Page segmentation data
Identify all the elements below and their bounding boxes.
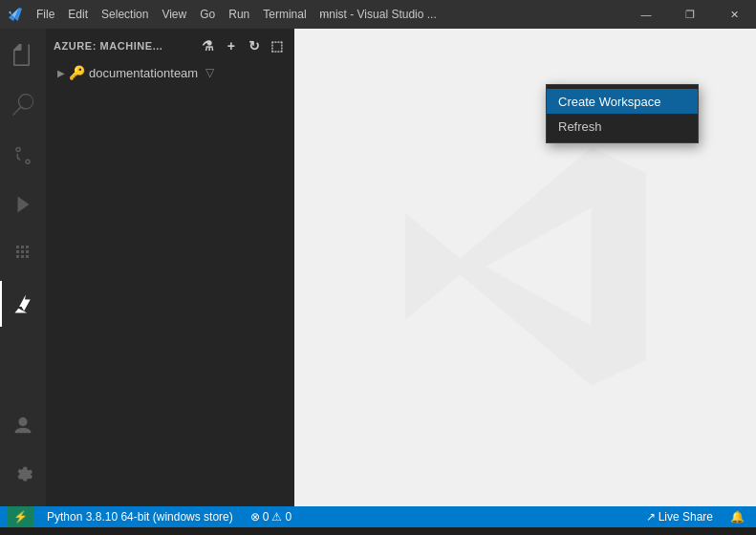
refresh-icon: ↻ <box>248 38 261 54</box>
live-share-label: Live Share <box>659 510 713 524</box>
key-icon: 🔑 <box>69 65 85 80</box>
menu-view[interactable]: View <box>156 6 192 23</box>
context-menu-refresh[interactable]: Refresh <box>547 114 698 139</box>
menu-run[interactable]: Run <box>223 6 255 23</box>
menu-go[interactable]: Go <box>194 6 221 23</box>
errors-count[interactable]: ⊗ 0 ⚠ 0 <box>247 506 295 527</box>
activity-bar-bottom <box>0 403 46 506</box>
remote-icon: ⚡ <box>13 510 28 524</box>
filter-dropdown-icon: ▽ <box>205 66 214 79</box>
window-title: mnist - Visual Studio ... <box>319 8 437 21</box>
main-layout: AZURE: MACHINE... ⚗ + ↻ ⬚ ▶ 🔑 documentat <box>0 29 756 506</box>
sidebar-title: AZURE: MACHINE... <box>54 40 162 52</box>
activity-item-extensions[interactable] <box>0 231 46 277</box>
add-icon: + <box>227 38 236 54</box>
error-icon: ⊗ <box>250 510 260 524</box>
add-icon-button[interactable]: + <box>222 36 241 55</box>
menu-terminal[interactable]: Terminal <box>257 6 312 23</box>
subscription-icon: ⬚ <box>270 38 284 54</box>
context-menu: Create Workspace Refresh <box>546 84 699 143</box>
status-bar: ⚡ Python 3.8.10 64-bit (windows store) ⊗… <box>0 506 756 527</box>
tree-item-documentation[interactable]: ▶ 🔑 documentationteam ▽ <box>46 62 294 83</box>
warnings-value: 0 <box>285 510 292 524</box>
errors-value: 0 <box>263 510 270 524</box>
title-bar: File Edit Selection View Go Run Terminal… <box>0 0 756 29</box>
refresh-icon-button[interactable]: ↻ <box>245 36 264 55</box>
sidebar: AZURE: MACHINE... ⚗ + ↻ ⬚ ▶ 🔑 documentat <box>46 29 294 506</box>
python-version-label: Python 3.8.10 64-bit (windows store) <box>47 510 233 524</box>
live-share-button[interactable]: ↗ Live Share <box>642 506 717 527</box>
activity-item-search[interactable] <box>0 82 46 128</box>
menu-file[interactable]: File <box>31 6 60 23</box>
flask-icon-button[interactable]: ⚗ <box>199 36 218 55</box>
warning-icon: ⚠ <box>271 510 282 524</box>
remote-indicator[interactable]: ⚡ <box>8 506 33 527</box>
activity-item-accounts[interactable] <box>0 403 46 449</box>
activity-bar <box>0 29 46 506</box>
activity-item-run-debug[interactable] <box>0 182 46 227</box>
status-bar-left: ⚡ Python 3.8.10 64-bit (windows store) ⊗… <box>8 506 295 527</box>
app-logo <box>8 7 23 22</box>
live-share-icon: ↗ <box>646 510 656 524</box>
bell-icon: 🔔 <box>730 510 745 524</box>
activity-item-settings[interactable] <box>0 453 46 499</box>
chevron-right-icon: ▶ <box>57 68 65 78</box>
python-version[interactable]: Python 3.8.10 64-bit (windows store) <box>43 506 237 527</box>
tree-item-label: documentationteam <box>89 66 198 80</box>
vscode-watermark <box>392 133 659 403</box>
subscription-icon-button[interactable]: ⬚ <box>268 36 287 55</box>
minimize-button[interactable]: — <box>624 0 668 29</box>
context-menu-create-workspace[interactable]: Create Workspace <box>547 89 698 114</box>
status-bar-right: ↗ Live Share 🔔 <box>642 506 748 527</box>
flask-icon: ⚗ <box>202 38 215 54</box>
menu-selection[interactable]: Selection <box>96 6 154 23</box>
activity-item-source-control[interactable] <box>0 132 46 178</box>
sidebar-header-icons: ⚗ + ↻ ⬚ <box>199 36 287 55</box>
activity-item-explorer[interactable] <box>0 32 46 78</box>
notifications-button[interactable]: 🔔 <box>726 506 748 527</box>
window-controls: — ❐ ✕ <box>624 0 756 29</box>
content-area: Create Workspace Refresh <box>294 29 756 506</box>
maximize-button[interactable]: ❐ <box>668 0 712 29</box>
menu-edit[interactable]: Edit <box>62 6 94 23</box>
activity-item-azure[interactable] <box>0 281 46 327</box>
menu-bar[interactable]: File Edit Selection View Go Run Terminal… <box>31 6 335 23</box>
sidebar-header: AZURE: MACHINE... ⚗ + ↻ ⬚ <box>46 29 294 62</box>
close-button[interactable]: ✕ <box>712 0 756 29</box>
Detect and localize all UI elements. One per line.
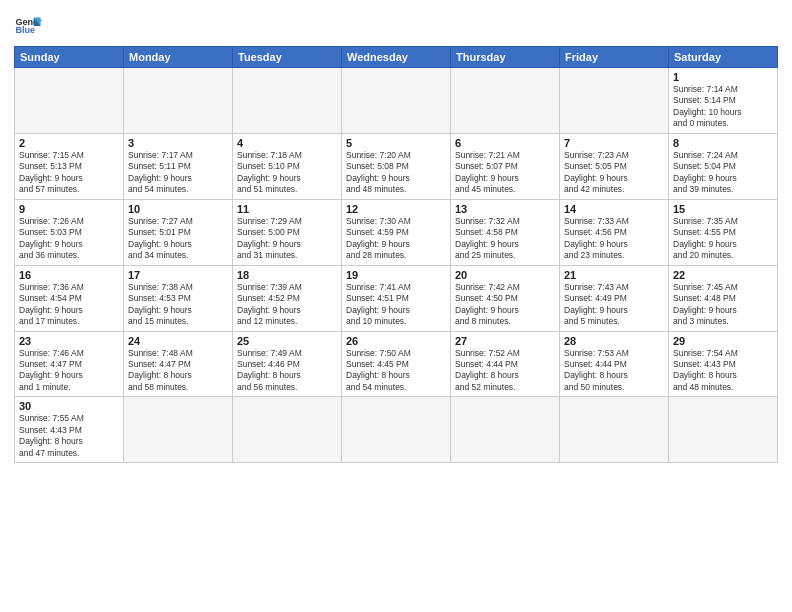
page: General Blue SundayMondayTuesdayWednesda… [0, 0, 792, 612]
calendar-cell: 17Sunrise: 7:38 AM Sunset: 4:53 PM Dayli… [124, 265, 233, 331]
calendar-cell: 6Sunrise: 7:21 AM Sunset: 5:07 PM Daylig… [451, 133, 560, 199]
calendar-cell: 24Sunrise: 7:48 AM Sunset: 4:47 PM Dayli… [124, 331, 233, 397]
day-number: 16 [19, 269, 119, 281]
calendar-cell [233, 68, 342, 134]
day-number: 7 [564, 137, 664, 149]
calendar-cell: 30Sunrise: 7:55 AM Sunset: 4:43 PM Dayli… [15, 397, 124, 463]
calendar-cell: 13Sunrise: 7:32 AM Sunset: 4:58 PM Dayli… [451, 199, 560, 265]
day-info: Sunrise: 7:45 AM Sunset: 4:48 PM Dayligh… [673, 282, 773, 328]
day-number: 3 [128, 137, 228, 149]
weekday-sunday: Sunday [15, 47, 124, 68]
week-row-4: 16Sunrise: 7:36 AM Sunset: 4:54 PM Dayli… [15, 265, 778, 331]
calendar-cell: 25Sunrise: 7:49 AM Sunset: 4:46 PM Dayli… [233, 331, 342, 397]
day-number: 23 [19, 335, 119, 347]
weekday-thursday: Thursday [451, 47, 560, 68]
day-info: Sunrise: 7:48 AM Sunset: 4:47 PM Dayligh… [128, 348, 228, 394]
day-number: 28 [564, 335, 664, 347]
calendar-cell: 15Sunrise: 7:35 AM Sunset: 4:55 PM Dayli… [669, 199, 778, 265]
day-info: Sunrise: 7:38 AM Sunset: 4:53 PM Dayligh… [128, 282, 228, 328]
weekday-header-row: SundayMondayTuesdayWednesdayThursdayFrid… [15, 47, 778, 68]
logo: General Blue [14, 12, 42, 40]
day-info: Sunrise: 7:27 AM Sunset: 5:01 PM Dayligh… [128, 216, 228, 262]
day-info: Sunrise: 7:55 AM Sunset: 4:43 PM Dayligh… [19, 413, 119, 459]
calendar-cell: 12Sunrise: 7:30 AM Sunset: 4:59 PM Dayli… [342, 199, 451, 265]
day-info: Sunrise: 7:29 AM Sunset: 5:00 PM Dayligh… [237, 216, 337, 262]
calendar-cell [124, 68, 233, 134]
day-number: 9 [19, 203, 119, 215]
day-info: Sunrise: 7:17 AM Sunset: 5:11 PM Dayligh… [128, 150, 228, 196]
day-number: 12 [346, 203, 446, 215]
calendar-cell: 22Sunrise: 7:45 AM Sunset: 4:48 PM Dayli… [669, 265, 778, 331]
day-info: Sunrise: 7:33 AM Sunset: 4:56 PM Dayligh… [564, 216, 664, 262]
day-number: 29 [673, 335, 773, 347]
week-row-2: 2Sunrise: 7:15 AM Sunset: 5:13 PM Daylig… [15, 133, 778, 199]
calendar-cell: 3Sunrise: 7:17 AM Sunset: 5:11 PM Daylig… [124, 133, 233, 199]
calendar-cell [560, 68, 669, 134]
day-number: 5 [346, 137, 446, 149]
weekday-saturday: Saturday [669, 47, 778, 68]
day-info: Sunrise: 7:26 AM Sunset: 5:03 PM Dayligh… [19, 216, 119, 262]
svg-text:Blue: Blue [15, 25, 35, 35]
day-info: Sunrise: 7:30 AM Sunset: 4:59 PM Dayligh… [346, 216, 446, 262]
day-number: 8 [673, 137, 773, 149]
day-info: Sunrise: 7:50 AM Sunset: 4:45 PM Dayligh… [346, 348, 446, 394]
calendar-cell: 18Sunrise: 7:39 AM Sunset: 4:52 PM Dayli… [233, 265, 342, 331]
calendar-cell: 16Sunrise: 7:36 AM Sunset: 4:54 PM Dayli… [15, 265, 124, 331]
day-info: Sunrise: 7:42 AM Sunset: 4:50 PM Dayligh… [455, 282, 555, 328]
calendar-cell: 7Sunrise: 7:23 AM Sunset: 5:05 PM Daylig… [560, 133, 669, 199]
calendar-cell: 1Sunrise: 7:14 AM Sunset: 5:14 PM Daylig… [669, 68, 778, 134]
calendar-cell [451, 68, 560, 134]
calendar-cell: 23Sunrise: 7:46 AM Sunset: 4:47 PM Dayli… [15, 331, 124, 397]
day-number: 2 [19, 137, 119, 149]
calendar-cell [560, 397, 669, 463]
calendar-cell: 9Sunrise: 7:26 AM Sunset: 5:03 PM Daylig… [15, 199, 124, 265]
day-number: 20 [455, 269, 555, 281]
day-number: 11 [237, 203, 337, 215]
calendar-cell: 29Sunrise: 7:54 AM Sunset: 4:43 PM Dayli… [669, 331, 778, 397]
calendar-cell [124, 397, 233, 463]
day-info: Sunrise: 7:24 AM Sunset: 5:04 PM Dayligh… [673, 150, 773, 196]
calendar-cell: 10Sunrise: 7:27 AM Sunset: 5:01 PM Dayli… [124, 199, 233, 265]
calendar-cell [15, 68, 124, 134]
day-number: 6 [455, 137, 555, 149]
day-number: 27 [455, 335, 555, 347]
day-info: Sunrise: 7:53 AM Sunset: 4:44 PM Dayligh… [564, 348, 664, 394]
day-info: Sunrise: 7:41 AM Sunset: 4:51 PM Dayligh… [346, 282, 446, 328]
day-number: 17 [128, 269, 228, 281]
day-number: 15 [673, 203, 773, 215]
calendar-cell: 4Sunrise: 7:18 AM Sunset: 5:10 PM Daylig… [233, 133, 342, 199]
calendar-cell [451, 397, 560, 463]
calendar-cell: 14Sunrise: 7:33 AM Sunset: 4:56 PM Dayli… [560, 199, 669, 265]
calendar-cell [233, 397, 342, 463]
week-row-3: 9Sunrise: 7:26 AM Sunset: 5:03 PM Daylig… [15, 199, 778, 265]
day-number: 10 [128, 203, 228, 215]
day-info: Sunrise: 7:49 AM Sunset: 4:46 PM Dayligh… [237, 348, 337, 394]
day-number: 14 [564, 203, 664, 215]
calendar: SundayMondayTuesdayWednesdayThursdayFrid… [14, 46, 778, 463]
day-number: 21 [564, 269, 664, 281]
calendar-cell: 8Sunrise: 7:24 AM Sunset: 5:04 PM Daylig… [669, 133, 778, 199]
calendar-cell: 5Sunrise: 7:20 AM Sunset: 5:08 PM Daylig… [342, 133, 451, 199]
day-number: 22 [673, 269, 773, 281]
calendar-cell [669, 397, 778, 463]
week-row-5: 23Sunrise: 7:46 AM Sunset: 4:47 PM Dayli… [15, 331, 778, 397]
day-info: Sunrise: 7:43 AM Sunset: 4:49 PM Dayligh… [564, 282, 664, 328]
calendar-cell: 21Sunrise: 7:43 AM Sunset: 4:49 PM Dayli… [560, 265, 669, 331]
calendar-cell: 28Sunrise: 7:53 AM Sunset: 4:44 PM Dayli… [560, 331, 669, 397]
day-info: Sunrise: 7:23 AM Sunset: 5:05 PM Dayligh… [564, 150, 664, 196]
weekday-tuesday: Tuesday [233, 47, 342, 68]
day-info: Sunrise: 7:35 AM Sunset: 4:55 PM Dayligh… [673, 216, 773, 262]
week-row-6: 30Sunrise: 7:55 AM Sunset: 4:43 PM Dayli… [15, 397, 778, 463]
day-info: Sunrise: 7:15 AM Sunset: 5:13 PM Dayligh… [19, 150, 119, 196]
day-number: 26 [346, 335, 446, 347]
calendar-cell: 26Sunrise: 7:50 AM Sunset: 4:45 PM Dayli… [342, 331, 451, 397]
day-info: Sunrise: 7:36 AM Sunset: 4:54 PM Dayligh… [19, 282, 119, 328]
day-number: 4 [237, 137, 337, 149]
day-number: 30 [19, 400, 119, 412]
day-info: Sunrise: 7:18 AM Sunset: 5:10 PM Dayligh… [237, 150, 337, 196]
day-number: 25 [237, 335, 337, 347]
calendar-cell [342, 68, 451, 134]
day-number: 24 [128, 335, 228, 347]
weekday-friday: Friday [560, 47, 669, 68]
logo-icon: General Blue [14, 12, 42, 40]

INSTRUCTIONS TO FOLLOW
Lines of the data above that include the string "item" must each be copied.

ANSWER SECTION
activity-item-extensions[interactable] <box>0 231 46 277</box>
tree-item-documentation[interactable]: ▶ 🔑 documentationteam ▽ <box>46 62 294 83</box>
activity-item-search[interactable] <box>0 82 46 128</box>
activity-item-accounts[interactable] <box>0 403 46 449</box>
activity-item-run-debug[interactable] <box>0 182 46 227</box>
activity-item-settings[interactable] <box>0 453 46 499</box>
tree-item-label: documentationteam <box>89 66 198 80</box>
activity-item-source-control[interactable] <box>0 132 46 178</box>
activity-item-explorer[interactable] <box>0 32 46 78</box>
activity-item-azure[interactable] <box>0 281 46 327</box>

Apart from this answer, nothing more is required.